Denying cover-up, former police chief insists killed Bedouin man was terrorist

Contradicting Netanyahu, Roni Alsheich says 2017 incident, in which law enforcement has been accused of suppressing evidence, was ‘certainly a terrorist attack’

Former Israel Police commissioner Roni Alsheich speaks during a Channel 12 TV conference in Tel Aviv on September 5, 2019. (Flash90)
Former Israel Police commissioner Roni Alsheich speaks during a Channel 12 TV conference in Tel Aviv on September 5, 2019. (Flash90)

Former police chief Roni Alsheich reiterated his position Thursday that a Bedouin man shot dead in 2017 was carrying out a terror attack at the time of his death.

His assertions came days after a TV report alleged that police helped cover up the fact that Yaqoub Abu al-Qia’an was found not to have been a terrorist, in an attempt to protect the image of law enforcement agencies.

Abu al-Qia’an was shot dead by police in January 2017 after his car plowed into policemen who had come to demolish homes in his unrecognized village, killing officer Erez Levi.

Prime Minister Benjamin Netanyahu last week apologized to Abu al-Qia’an’s family, saying that while police had insisted he was a terrorist, “it turned out that he wasn’t.”

Alsheich told Channel 13 news Thursday: “This incident cannot in any way be interpreted as a misunderstanding. The policemen were a short distance from a standing vehicle, from a person who refused to obey their instructions, and then he went for a ride.

“I am sticking to my position because it was a deliberate ramming. I do not know anyone who commits a deliberate ramming and it is not a terrorist attack. I do not know what the background is, and if he is a [Palestinian] nationalist, but it is certainly a terrorist attack,” he said.

The incident occurred when officers arrived to oversee the demolition of houses in Umm al-Hiran, an unrecognized Bedouin village that the state was razing to clear the way for a new Jewish town.

As officers converged on the village, Abu al-Qia’an, a 47-year-old teacher and father of 12, packed a few belongings into his SUV and drove from his house, saying he could not bear to watch it be razed.

Soon afterward, Abu al-Qia’an was shot by police. He lost control of his car, which accelerated downhill and rammed into a group of officers, killing one of them. He was then shot again by police, who assumed he had rammed the officers intentionally, and died.

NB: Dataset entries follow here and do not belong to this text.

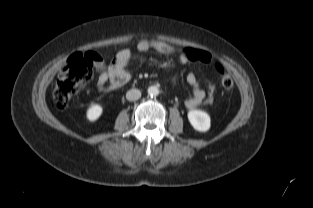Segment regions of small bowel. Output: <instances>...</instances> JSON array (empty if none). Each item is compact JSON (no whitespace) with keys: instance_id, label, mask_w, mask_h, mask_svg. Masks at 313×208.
<instances>
[{"instance_id":"c3829d8e","label":"small bowel","mask_w":313,"mask_h":208,"mask_svg":"<svg viewBox=\"0 0 313 208\" xmlns=\"http://www.w3.org/2000/svg\"><path fill=\"white\" fill-rule=\"evenodd\" d=\"M154 50L163 55H170L176 52V49L165 42L156 40H142L137 44V50L139 52H147L148 50ZM133 58L130 49H123L116 54L114 59L110 63H105L99 56L94 62V68L98 74L97 89L100 92H112L119 89L130 79V72L128 66ZM178 61L180 64H186L189 62L186 55V51L180 53ZM187 82L192 86L193 93L185 101V105L188 108H194L203 103L205 100V92L200 87L197 77L193 72H189L186 76ZM174 84L177 83V77L172 78Z\"/></svg>"}]
</instances>
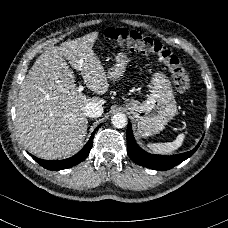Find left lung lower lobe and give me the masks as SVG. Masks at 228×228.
Masks as SVG:
<instances>
[{"mask_svg": "<svg viewBox=\"0 0 228 228\" xmlns=\"http://www.w3.org/2000/svg\"><path fill=\"white\" fill-rule=\"evenodd\" d=\"M202 139L197 144V146L189 152L172 156L154 155L147 153L137 145L133 137L131 123L129 122L127 127V152L129 157L136 164L154 170L165 171L173 168L174 166L178 165L179 163L183 162L184 160L192 156L200 146Z\"/></svg>", "mask_w": 228, "mask_h": 228, "instance_id": "obj_1", "label": "left lung lower lobe"}]
</instances>
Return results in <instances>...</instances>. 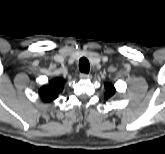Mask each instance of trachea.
I'll list each match as a JSON object with an SVG mask.
<instances>
[{"mask_svg": "<svg viewBox=\"0 0 165 154\" xmlns=\"http://www.w3.org/2000/svg\"><path fill=\"white\" fill-rule=\"evenodd\" d=\"M79 70H80L82 73H88L89 70H90L89 61H88L85 57H82V58L79 60Z\"/></svg>", "mask_w": 165, "mask_h": 154, "instance_id": "obj_1", "label": "trachea"}]
</instances>
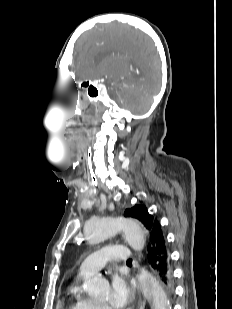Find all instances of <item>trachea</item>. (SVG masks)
<instances>
[{"mask_svg":"<svg viewBox=\"0 0 232 309\" xmlns=\"http://www.w3.org/2000/svg\"><path fill=\"white\" fill-rule=\"evenodd\" d=\"M84 166H85V169H86V172H87V163L86 161L84 162ZM131 260H128L127 262H130Z\"/></svg>","mask_w":232,"mask_h":309,"instance_id":"obj_1","label":"trachea"}]
</instances>
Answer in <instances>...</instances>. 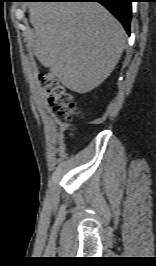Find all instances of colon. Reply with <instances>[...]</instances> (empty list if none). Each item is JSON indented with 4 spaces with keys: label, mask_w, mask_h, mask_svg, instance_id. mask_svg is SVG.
Here are the masks:
<instances>
[{
    "label": "colon",
    "mask_w": 156,
    "mask_h": 266,
    "mask_svg": "<svg viewBox=\"0 0 156 266\" xmlns=\"http://www.w3.org/2000/svg\"><path fill=\"white\" fill-rule=\"evenodd\" d=\"M40 80L45 84V91L53 111L66 122H71L80 116L79 108L73 96L68 93L60 82L50 73L40 74Z\"/></svg>",
    "instance_id": "1"
}]
</instances>
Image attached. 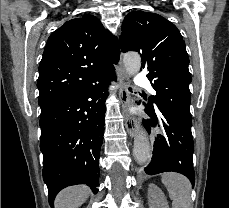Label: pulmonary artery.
Returning a JSON list of instances; mask_svg holds the SVG:
<instances>
[{"label": "pulmonary artery", "instance_id": "obj_1", "mask_svg": "<svg viewBox=\"0 0 229 208\" xmlns=\"http://www.w3.org/2000/svg\"><path fill=\"white\" fill-rule=\"evenodd\" d=\"M139 76H142V73H139ZM135 82H136V86H139V87H148L149 86L150 79L149 78H136L135 79Z\"/></svg>", "mask_w": 229, "mask_h": 208}]
</instances>
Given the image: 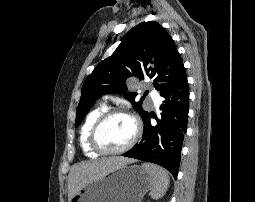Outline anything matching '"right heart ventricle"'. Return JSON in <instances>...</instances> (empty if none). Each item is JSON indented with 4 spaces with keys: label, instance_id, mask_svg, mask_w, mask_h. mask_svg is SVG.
I'll use <instances>...</instances> for the list:
<instances>
[{
    "label": "right heart ventricle",
    "instance_id": "obj_1",
    "mask_svg": "<svg viewBox=\"0 0 255 202\" xmlns=\"http://www.w3.org/2000/svg\"><path fill=\"white\" fill-rule=\"evenodd\" d=\"M107 111L106 104H100L94 108L86 117L80 130V144L84 154L91 158H96L100 154L94 151L89 144V134L95 121Z\"/></svg>",
    "mask_w": 255,
    "mask_h": 202
}]
</instances>
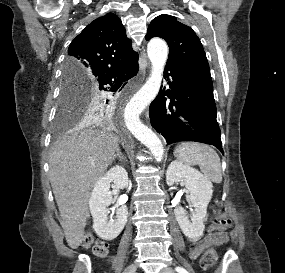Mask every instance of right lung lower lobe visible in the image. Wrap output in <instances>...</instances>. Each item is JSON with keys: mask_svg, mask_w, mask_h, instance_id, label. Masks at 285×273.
I'll list each match as a JSON object with an SVG mask.
<instances>
[{"mask_svg": "<svg viewBox=\"0 0 285 273\" xmlns=\"http://www.w3.org/2000/svg\"><path fill=\"white\" fill-rule=\"evenodd\" d=\"M138 70L139 65L138 60H136L130 64L124 65L98 76L94 81L91 82V85L99 90L115 93L120 91L126 85L127 81L138 73ZM111 113V105L110 107L104 106L102 115L99 119L101 121H106L111 117Z\"/></svg>", "mask_w": 285, "mask_h": 273, "instance_id": "right-lung-lower-lobe-1", "label": "right lung lower lobe"}]
</instances>
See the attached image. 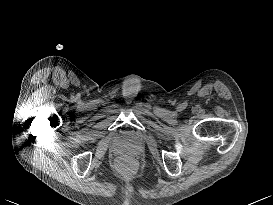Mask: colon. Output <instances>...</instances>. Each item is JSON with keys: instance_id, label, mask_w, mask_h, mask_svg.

Yaqoub Mousa Abu al-Qia’an. (Courtesy)

Netanyahu publicly apologized last week for the Israeli government’s claim that Abu al-Qia’an was a terrorist.

The apology was the first acknowledgement by a government official that the characterization was wrong, despite a wealth of evidence early on indicating that Abu al-Qia’an was not a terrorist and had not attacked the police.

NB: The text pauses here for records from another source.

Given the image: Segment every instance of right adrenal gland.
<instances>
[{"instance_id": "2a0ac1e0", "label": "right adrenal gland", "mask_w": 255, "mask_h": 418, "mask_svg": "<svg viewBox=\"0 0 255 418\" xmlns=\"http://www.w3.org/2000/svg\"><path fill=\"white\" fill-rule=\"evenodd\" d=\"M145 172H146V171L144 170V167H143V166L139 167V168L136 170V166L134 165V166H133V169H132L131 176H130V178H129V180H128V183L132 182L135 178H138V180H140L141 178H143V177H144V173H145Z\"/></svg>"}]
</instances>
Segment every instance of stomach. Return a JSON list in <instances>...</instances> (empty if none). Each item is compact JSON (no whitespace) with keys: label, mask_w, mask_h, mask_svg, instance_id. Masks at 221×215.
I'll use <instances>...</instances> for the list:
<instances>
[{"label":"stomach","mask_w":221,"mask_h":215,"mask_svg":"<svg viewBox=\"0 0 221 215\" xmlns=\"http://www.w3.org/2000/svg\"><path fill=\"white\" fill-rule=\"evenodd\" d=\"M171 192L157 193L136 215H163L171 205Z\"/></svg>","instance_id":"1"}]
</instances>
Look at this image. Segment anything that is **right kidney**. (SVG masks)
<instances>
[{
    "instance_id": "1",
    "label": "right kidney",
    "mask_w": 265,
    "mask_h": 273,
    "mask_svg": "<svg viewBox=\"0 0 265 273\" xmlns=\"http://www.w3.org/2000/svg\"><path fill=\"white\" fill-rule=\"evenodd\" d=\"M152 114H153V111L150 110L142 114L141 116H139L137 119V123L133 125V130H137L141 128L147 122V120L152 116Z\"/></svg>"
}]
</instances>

It came a day after a Channel 12 report accused police and prosecutors of a cover-up in various cases, including the shooting, to avoid tarnishing law enforcement while it was investigating Netanyahu. This led many to question Netanyahu’s motivations in issuing the apology, especially since he accused police and prosecutors of branding Abu al-Qia’an a terrorist in order “to harm me.”

Abu al-Qia’an’s relatives said Netanyahu’s apology was insufficient, had come too late, and demanded legal action against former top law enforcement officials, including Alsheich.

“He [Netanyahu] needs to come here and ask forgiveness from Yaqoub’s mother and children,” his brother Ahmad Abu al-Qia’an told the Walla news site.

“Alsheich behaved aggressively. His decision [to label Abu al-Qia’an a terrorist] was swift and hasty,” Ahmad Abu al-Qia’an added.

Israeli police stand next Yaqoub Abu al-Qia’an’s vehicle in the Bedouin village of Umm al-Hiran in the Negev desert, January 18, 2017. (Israel Police)

Alsheich, who was the police commissioner responsible for investigating Netanyahu in his corruption cases, on Thursday said, “Netanyahu should have apologized to the policeman’s family,” rather than Abu al-Qia’an’s.

After Netanyahu delivered his apology, the Israel Police expressed regret for the first time over the death of Abu al-Qia’an, though it stopped short of apologizing or fully retracting the claim that he was a terrorist.

“We participate in the sorrow of the families over their loss,” a police spokesman said in a brief statement, referring to Abu al-Qia’an and Levi, calling their deaths a “regrettable incident.”

Then-state prosecutor Shai Nitzan said in a series of media appearances this week that he never called Abu Al-Qia’an a terrorist and had certainly not backed up the police conclusion. He also said Netanyahu was “full of lies” for insinuating that police had tried to cover up their mistake in the Abu al-Qia’an case to harm him.

Last Thursday, Economy Minister Amir Peretz visited Abu al-Qia’an’s relatives to apologize on behalf of the government for branding him a terrorist, and promised to form a team that will decide on compensation for the family.